With reference to this post, and this one (for those who don’t feel like checking out the links, Luke at Common Sense Atheism put up a list with pics of “sexy scientists” and “sexy atheists”, and one of the women who recently started writing at scienceblogs/Discover took offence, although to a different instance, of being appreciated for her looks as opposed to her scientific accomplishments ).
I think one of the reasons I have for tending to side with Luke (although in this specific case I don’t think he’s doing a very good job of defending himself) is that I always interpret the condemnation of objectification as perhaps stronger than people intend it to be. I’m hearing “people who call attention to a woman’s attractiveness or “sexiness” are sexist” and I’m thinking, hey. That’s harsh. It doesn’t make any sense. It specifically rubs me the wrong way that this basically amounts to people telling me what I can and cannot post on my blog. On the other hand, I am coming around to thinking that what they are actually saying is that this sentiment is not a “good thing” to express on my blog, seeing as it doesn’t do any good to anyone and runs the risk of trivializing all the other achievements of the woman or women in question, because of the fact that attractiveness, especially in women, is one of the key things that people define other people by.
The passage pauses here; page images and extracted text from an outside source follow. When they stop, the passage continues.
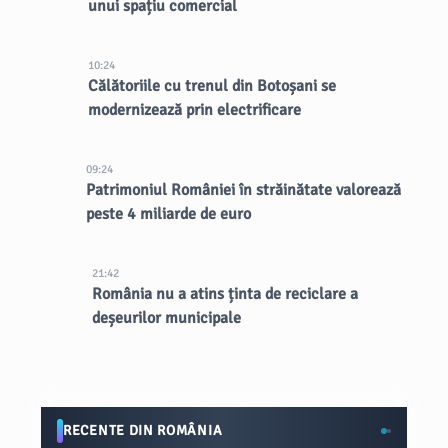
unui spațiu comercial
10:24
Călătoriile cu trenul din Botoșani se
modernizează prin electrificare
09:24
Patrimoniul României în străinătate valorează
peste 4 miliarde de euro
21:42
România nu a atins ținta de reciclare a
deșeurilor municipale
RECENTE DIN ROMÂNIA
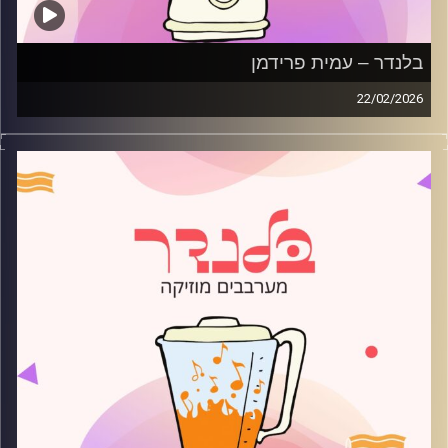
בלנדר – עמית פרידמן
22/02/2026
מוזיקה רגועה לפתוח איתה את הבוקר בהגשת עמית פרידמן
קרדיט תמונות:
AudioVersity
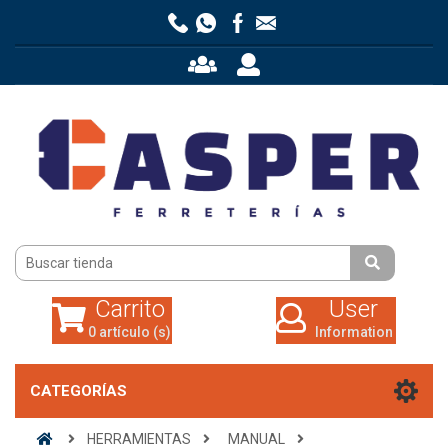
Carrito
User
0 artículo (s)
Information
Carrito
User
0 artículo (s)
Information
CATEGORÍAS
HERRAMIENTAS
MANUAL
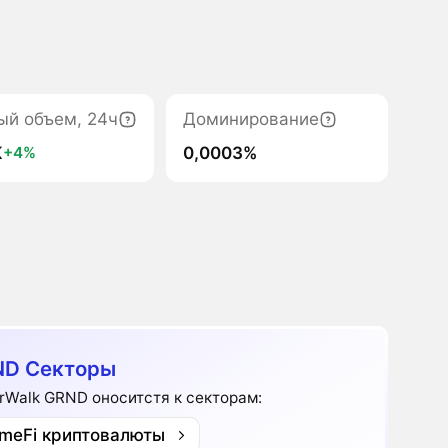
ый объем, 24ч
Доминирование
K
0,0003%
+4%
ND Секторы
rWalk GRND оноситстя к секторам:
meFi криптовалюты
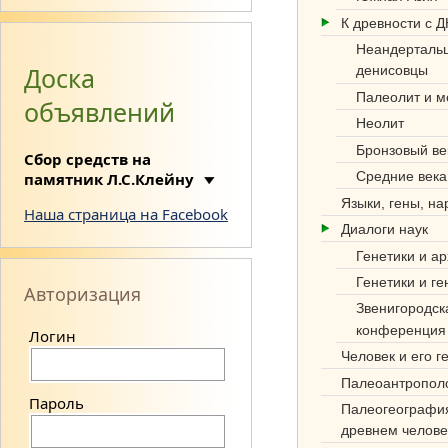
К древности с 
Неандерталь
Доска
денисовцы
Палеолит и м
объявлений
Неолит
Си
Бронзовый ве
Сбор средств на
нте
Средние века
памятник Л.С.Клейну
з
Языки, гены, н
Наша страница на Facebook
Диалоги наук
нау
Генетики и а
к
Генетики и ге
Авторизация
об
Звенигородск
конференция
Логин
этн
Человек и его г
оге
Палеоантропол
нез
Пароль
Палеогеографи
древнем челове
е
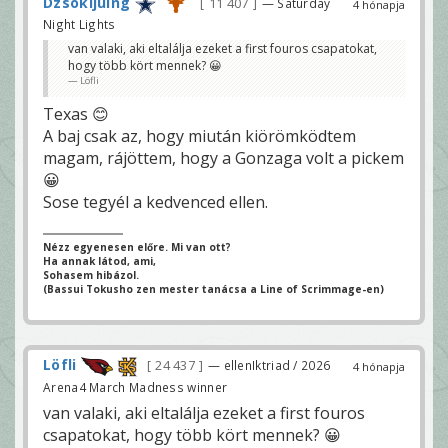
Dzsokijuing
11 407
— Saturday
4 hónapja
Night Lights
van valaki, aki eltalálja ezeket a first fouros csapatokat,
hogy több kört mennek? 😀
Löfli
Texas 😊
A baj csak az, hogy miután kiörömködtem
magam, rájöttem, hogy a Gonzaga volt a pickem
😀
Sose tegyél a kedvenced ellen.
Nézz egyenesen előre. Mi van ott?
Ha annak látod, ami,
Sohasem hibázol.
(Bassui Tokusho zen mester tanácsa a Line of Scrimmage-en)
Löfli
24 437
— ellenIktriad / 2026
4 hónapja
Arena4 March Madness winner
van valaki, aki eltalálja ezeket a first fouros
csapatokat, hogy több kört mennek? 😀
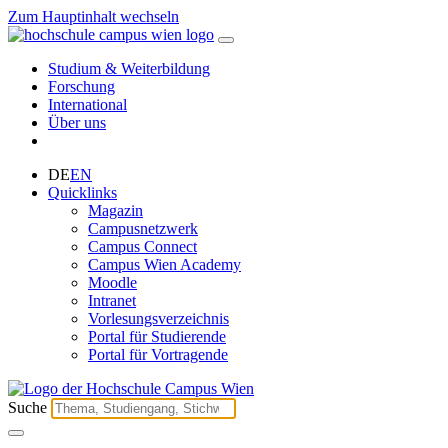
Zum Hauptinhalt wechseln
Studium & Weiterbildung
Forschung
International
Über uns
DE
EN
Quicklinks
Magazin
Campusnetzwerk
Campus Connect
Campus Wien Academy
Moodle
Intranet
Vorlesungsverzeichnis
Portal für Studierende
Portal für Vortragende
Suche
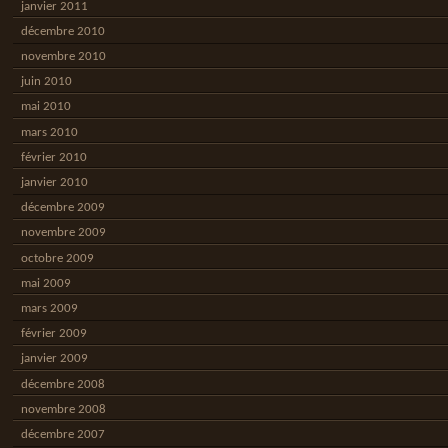
janvier 2011
décembre 2010
novembre 2010
juin 2010
mai 2010
mars 2010
février 2010
janvier 2010
décembre 2009
novembre 2009
octobre 2009
mai 2009
mars 2009
février 2009
janvier 2009
décembre 2008
novembre 2008
décembre 2007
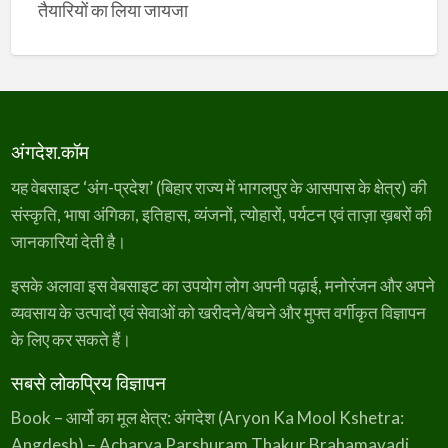
तैयारियों का लिया जायजा
अंगदेश.कॉम
यह वेबसाइट ‘अंग-प्रदेश’ (बिहार राज्य में भागलपुर के आसपास के क्षेत्र) की
संस्कृति, भाषा अंगिका, इतिहास, व्यंजनों, त्योहारों, पर्यटन एवं ताज़ा ख़बरों की
जानकारियां देती है।
इसके अलावा इस वेबसाइट का उपयोग लोग अपनी पढ़ाई, मनोरंजन और अपने
व्यवसाय के उत्पादों एवं सेवाओं को खरीदने/बेचने और मुफ्त वर्गीकृत विज्ञापन
के लिए कर सकते हैं।
सबसे लोकप्रिय विज्ञापन
Book – आर्यो का मूल क्षेत्र: अंगदेश (Aryon Ka Mool Kshetra:
Angdesh) – Acharya Parshuram Thakur Brahamavadi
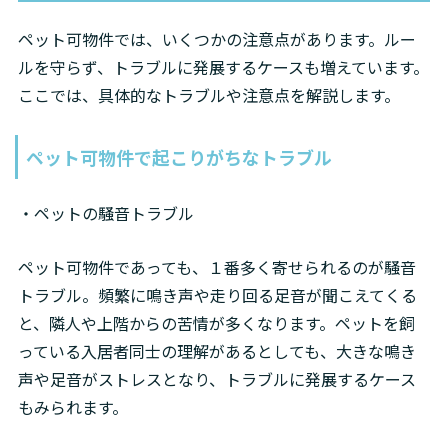
ペット可物件では、いくつかの注意点があります。ルー
ルを守らず、トラブルに発展するケースも増えています。
ここでは、具体的なトラブルや注意点を解説します。
ペット可物件で起こりがちなトラブル
・ペットの騒音トラブル
ペット可物件であっても、１番多く寄せられるのが騒音
トラブル。頻繁に鳴き声や走り回る足音が聞こえてくる
と、隣人や上階からの苦情が多くなります。ペットを飼
っている入居者同士の理解があるとしても、大きな鳴き
声や足音がストレスとなり、トラブルに発展するケース
もみられます。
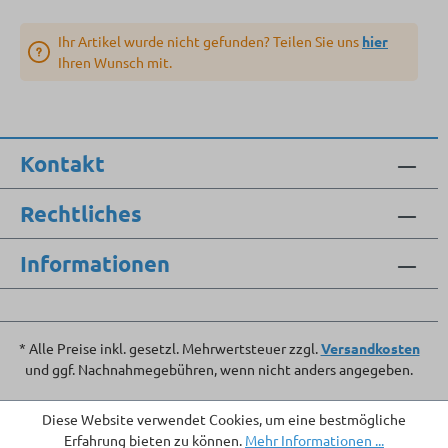
Ihr Artikel wurde nicht gefunden? Teilen Sie uns
hier
Ihren Wunsch mit.
Kontakt
Rechtliches
Informationen
* Alle Preise inkl. gesetzl. Mehrwertsteuer zzgl.
Versandkosten
und ggf. Nachnahmegebühren, wenn nicht anders angegeben.
Diese Website verwendet Cookies, um eine bestmögliche
Erfahrung bieten zu können.
Mehr Informationen ...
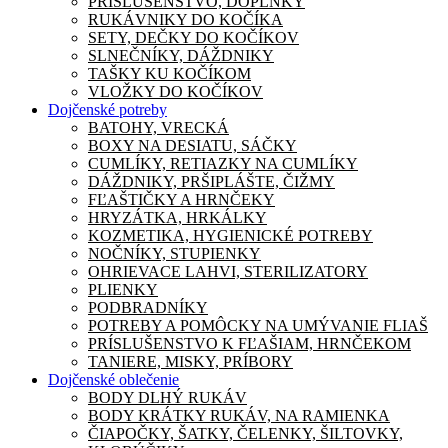
PRÍSLUŠENSTVO, DOPLNKY
RUKÁVNIKY DO KOČÍKA
SETY, DEČKY DO KOČÍKOV
SLNEČNÍKY, DÁŽDNIKY
TAŠKY KU KOČÍKOM
VLOŽKY DO KOČÍKOV
Dojčenské potreby
BATOHY, VRECKÁ
BOXY NA DESIATU, SÁČKY
CUMLÍKY, RETIAZKY NA CUMLÍKY
DÁŽDNIKY, PRŠIPLÁŠTE, ČIŽMY
FĽAŠTIČKY A HRNČEKY
HRYZÁTKA, HRKÁLKY
KOZMETIKA, HYGIENICKÉ POTREBY
NOČNÍKY, STUPIENKY
OHRIEVACE LAHVI, STERILIZATORY
PLIENKY
PODBRADNÍKY
POTREBY A POMÔCKY NA UMÝVANIE FLIAŠ
PRÍSLUŠENSTVO K FĽAŠIAM, HRNČEKOM
TANIERE, MISKY, PRÍBORY
Dojčenské oblečenie
BODY DLHÝ RUKÁV
BODY KRÁTKY RUKÁV, NA RAMIENKA
ČIAPOČKY, ŠATKY, ČELENKY, ŠILTOVKY,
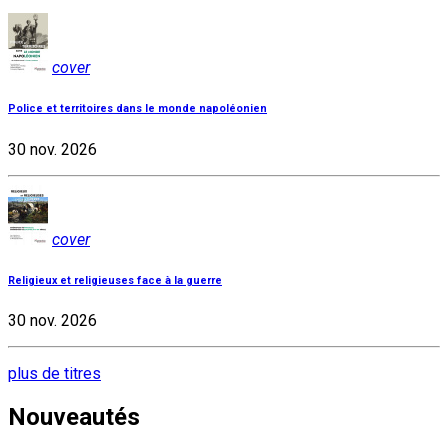
cover
Police et territoires dans le monde napoléonien
30 nov. 2026
cover
Religieux et religieuses face à la guerre
30 nov. 2026
plus de titres
Nouveautés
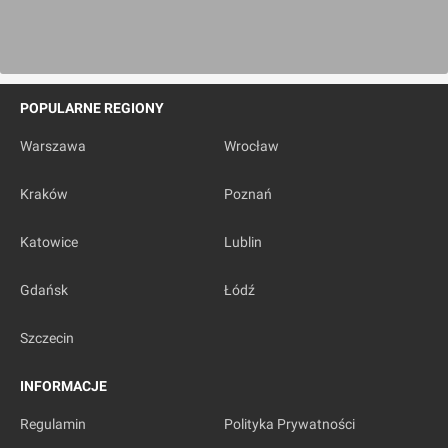
POPULARNE REGIONY
Warszawa
Wrocław
Kraków
Poznań
Katowice
Lublin
Gdańsk
Łódź
Szczecin
INFORMACJE
Regulamin
Polityka Prywatności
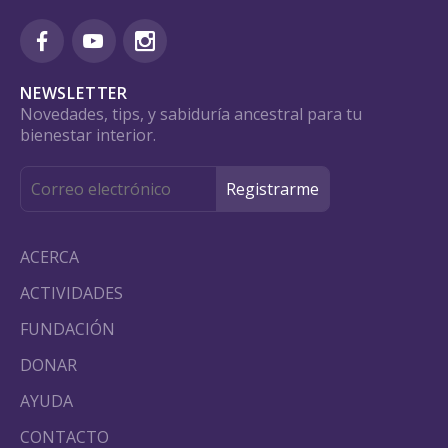
NEWSLETTER
Novedades, tips, y sabiduría ancestral para tu
bienestar interior.
ACERCA
ACTIVIDADES
FUNDACIÓN
DONAR
AYUDA
CONTACTO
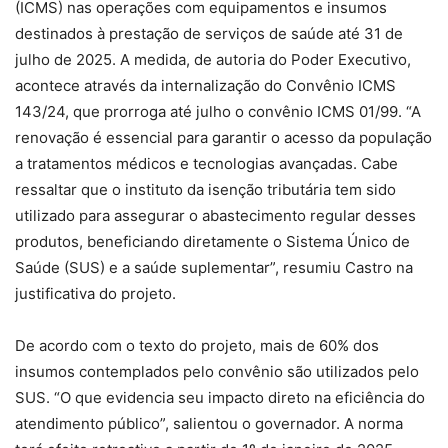
(ICMS) nas operações com equipamentos e insumos
destinados à prestação de serviços de saúde até 31 de
julho de 2025. A medida, de autoria do Poder Executivo,
acontece através da internalização do Convênio ICMS
143/24, que prorroga até julho o convênio ICMS 01/99. “A
renovação é essencial para garantir o acesso da população
a tratamentos médicos e tecnologias avançadas. Cabe
ressaltar que o instituto da isenção tributária tem sido
utilizado para assegurar o abastecimento regular desses
produtos, beneficiando diretamente o Sistema Único de
Saúde (SUS) e a saúde suplementar”, resumiu Castro na
justificativa do projeto.
De acordo com o texto do projeto, mais de 60% dos
insumos contemplados pelo convênio são utilizados pelo
SUS. “O que evidencia seu impacto direto na eficiência do
atendimento público”, salientou o governador. A norma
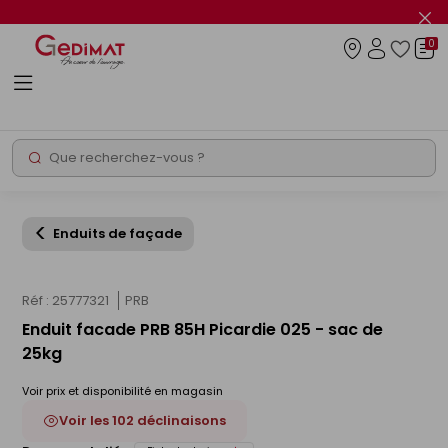
Panneau de gestion des cookies
Fer
le
0
flas
Connexio
info
Rechercher
Chantier express
Enduits de façade
Réf : 25777321
PRB
Enduit facade PRB 85H Picardie 025 - sac de
25kg
Voir prix et disponibilité en magasin
Voir les 102 déclinaisons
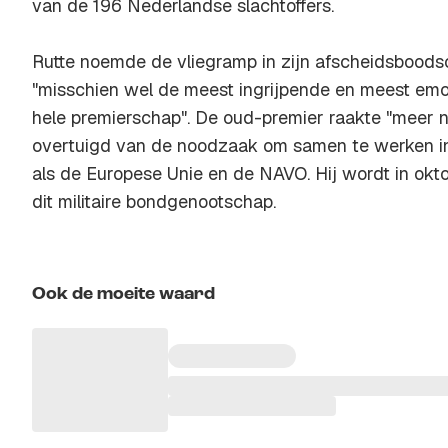
van de 196 Nederlandse slachtoffers.
Rutte noemde de vliegramp in zijn afscheidsboods
"misschien wel de meest ingrijpende en meest emot
hele premierschap". De oud-premier raakte "meer 
overtuigd van de noodzaak om samen te werken in
als de Europese Unie en de NAVO. Hij wordt in ok
dit militaire bondgenootschap.
Ook de moeite waard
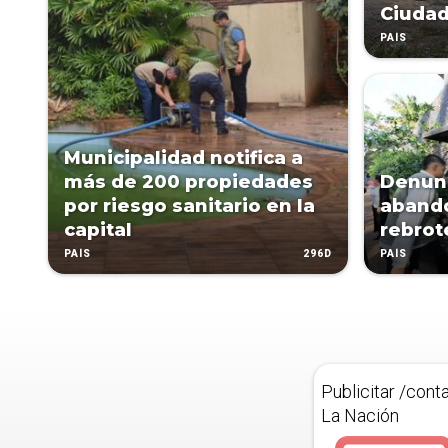
Ciuda
PAÍS
Municipalidad notifica a
más de 200 propiedades
Denunc
por riesgo sanitario en la
abando
capital
rebrot
296D
PAÍS
PAÍS
Publicitar /cont
La Nación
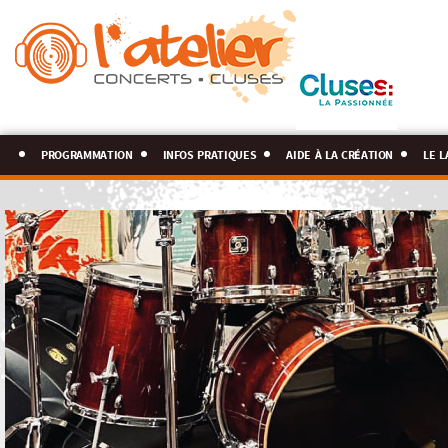
programmation
infos pratiques
aide à la création
le l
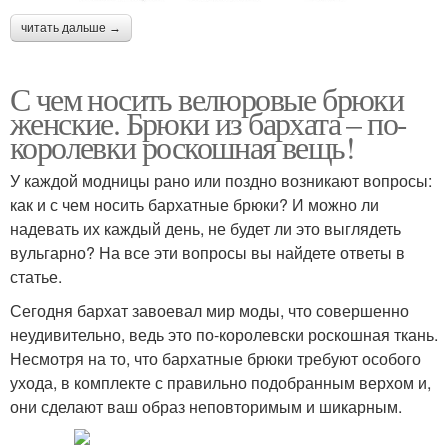
читать дальше →
С чем носить велюровые брюки
женские. Брюки из бархата – по-
королевки роскошная вещь!
У каждой модницы рано или поздно возникают вопросы:
как и с чем носить бархатные брюки? И можно ли
надевать их каждый день, не будет ли это выглядеть
вульгарно? На все эти вопросы вы найдете ответы в
статье.
Сегодня бархат завоевал мир моды, что совершенно
неудивительно, ведь это по-королевски роскошная ткань.
Несмотря на то, что бархатные брюки требуют особого
ухода, в комплекте с правильно подобранным верхом и,
они сделают ваш образ неповторимым и шикарным.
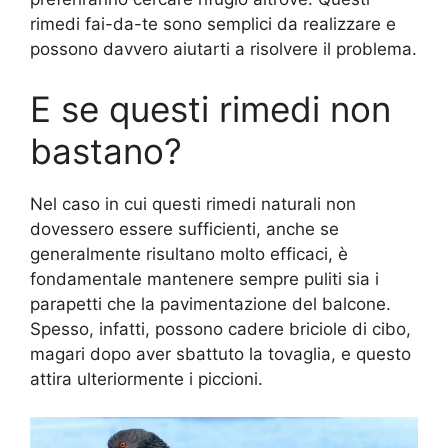
rimedi fai-da-te sono semplici da realizzare e
possono davvero aiutarti a risolvere il problema.
E se questi rimedi non
bastano?
Nel caso in cui questi rimedi naturali non
dovessero essere sufficienti, anche se
generalmente risultano molto efficaci, è
fondamentale mantenere sempre puliti sia i
parapetti che la pavimentazione del balcone.
Spesso, infatti, possono cadere briciole di cibo,
magari dopo aver sbattuto la tovaglia, e questo
attira ulteriormente i piccioni.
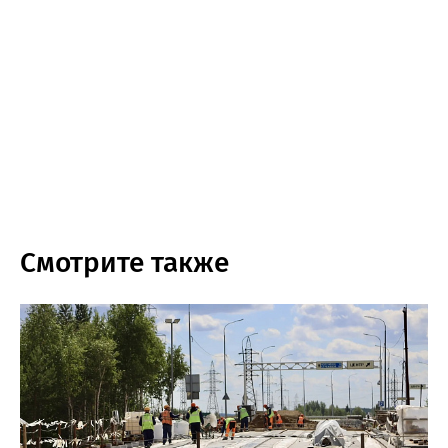
Смотрите также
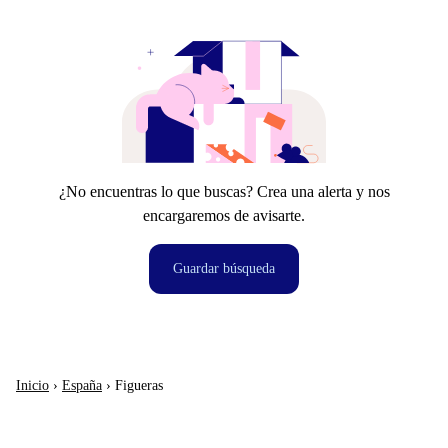
¿No encuentras lo que buscas? Crea una alerta y nos
encargaremos de avisarte.
Guardar búsqueda
Inicio
›
España
›
Figueras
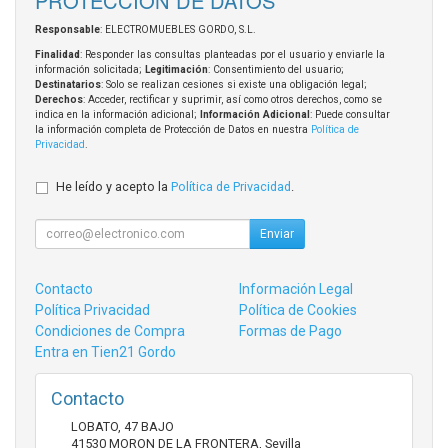
PROTECCIÓN DE DATOS
Responsable
: ELECTROMUEBLES GORDO, S.L.
Finalidad
: Responder las consultas planteadas por el usuario y enviarle la
información solicitada;
Legitimación
: Consentimiento del usuario;
Destinatarios
: Solo se realizan cesiones si existe una obligación legal;
Derechos
: Acceder, rectificar y suprimir, así como otros derechos, como se
indica en la información adicional;
Información Adicional
: Puede consultar
la información completa de Protección de Datos en nuestra
Política de
Privacidad
.
He leído y acepto la
Política de Privacidad
.
Enviar
Contacto
Información Legal
Política Privacidad
Política de Cookies
Condiciones de Compra
Formas de Pago
Entra en Tien21 Gordo
Contacto
LOBATO, 47 BAJO
41530
MORON DE LA FRONTERA
,
Sevilla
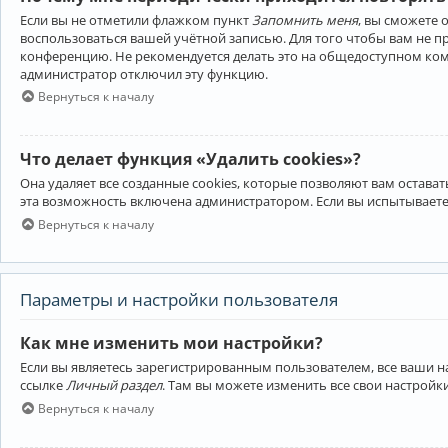
Если вы не отметили флажком пункт
Запомнить меня
, вы сможете 
воспользоваться вашей учётной записью. Для того чтобы вам не 
конференцию. Не рекомендуется делать это на общедоступном компь
администратор отключил эту функцию.
Вернуться к началу
Что делает функция «Удалить cookies»?
Она удаляет все созданные cookies, которые позволяют вам остав
эта возможность включена администратором. Если вы испытываете
Вернуться к началу
Параметры и настройки пользователя
Как мне изменить мои настройки?
Если вы являетесь зарегистрированным пользователем, все ваши н
ссылке
Личный раздел
. Там вы можете изменить все свои настройк
Вернуться к началу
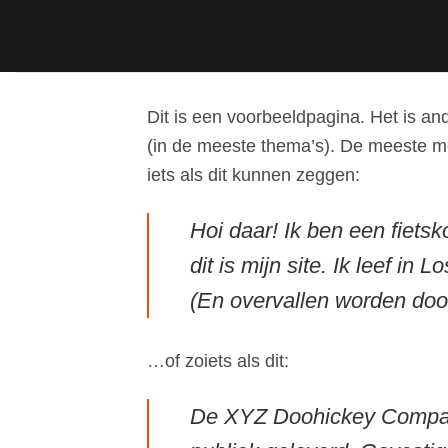
Ga
naar
inhoud
Dit is een voorbeeldpagina. Het is and
(in de meeste thema’s). De meeste me
iets als dit kunnen zeggen:
Hoi daar! Ik ben een fiets
dit is mijn site. Ik leef 
(En overvallen worden doo
…of zoiets als dit:
De XYZ Doohickey Company 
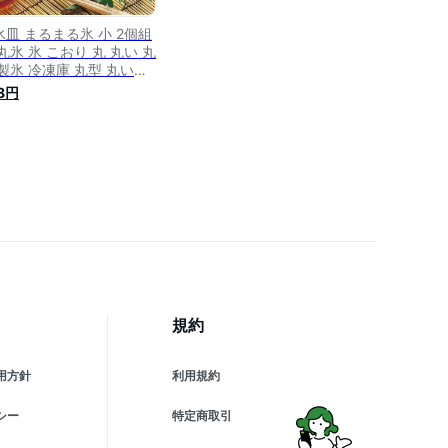
氷皿 まるまる氷 小 2個組
丸氷 氷 こおり 丸 丸い 丸
 製氷 冷凍庫 丸型 丸い氷
氷器 製氷カップ 製氷グッ
8円
 アイスボール おしゃれ
規約
用方針
利用規約
シー
特定商取引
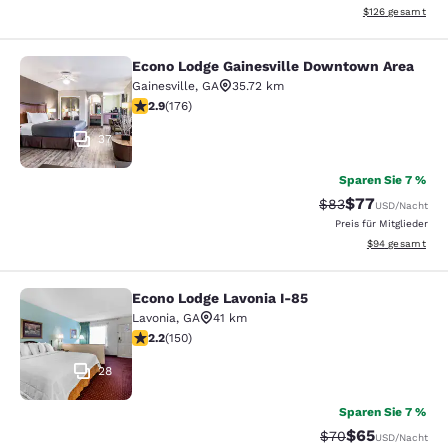
Geschätzte Gesam
$126
gesamt
Econo Lodge Gainesville Downtown Area
Econo Lodge Gainesville Downtown
Gainesville
,
GA
35.72 km
2.86-Sterne-Bewertung. Mittelmäßig. 176 Bewertungen
2.9
(
176
)
37
Sparen Sie 7 %
$77
Durchgestrichener 
Vergünstigter P
$83
USD
/Nacht
Preis für Mitglieder
Geschätzte Gesa
$94
gesamt
Econo Lodge Lavonia I-85
Econo Lodge Lavonia I-85
Lavonia
,
GA
41 km
2.21-Sterne-Bewertung. Mittelmäßig. 150 Bewertungen
2.2
(
150
)
28
Sparen Sie 7 %
$65
Durchgestrichener 
Vergünstigter P
$70
USD
/Nacht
If one treats the “sexist” allegation as a grave personal insult, which I think is what Luke is doing, then things are much more problematic. There is no way for him to frame his post as something positive. On the other hand, there’s harm, and then there’s harm, and this has to count as a fairly benign offence.So I am treating this issue as, essentially, “bad manners” on Luke’s part.
On the general issue of objectifying women-my views are well expressed by this post (to a first approximation- I might have phrased some things differently, but unless someone calls me out on some particular issue I’m not going to bother right now), which I found linked to somewhere in this discussion. I wonder why more people did not respond to it.
Curiously enough, the more I read feminist blogs, the less I am coming to think of “sexist” as a particularly strong insult… if only because there seems to be no way out of it, if one accepts their definition. You can of course disapprove of me or my actions because of perceived sexism, and if your approval is important to me I will take that into account, but I am becoming far less inclined to view this as a moral issue with the accompanying assumption of normativity. (I don’t think that’s a word. What’s the word I’m thinking of?)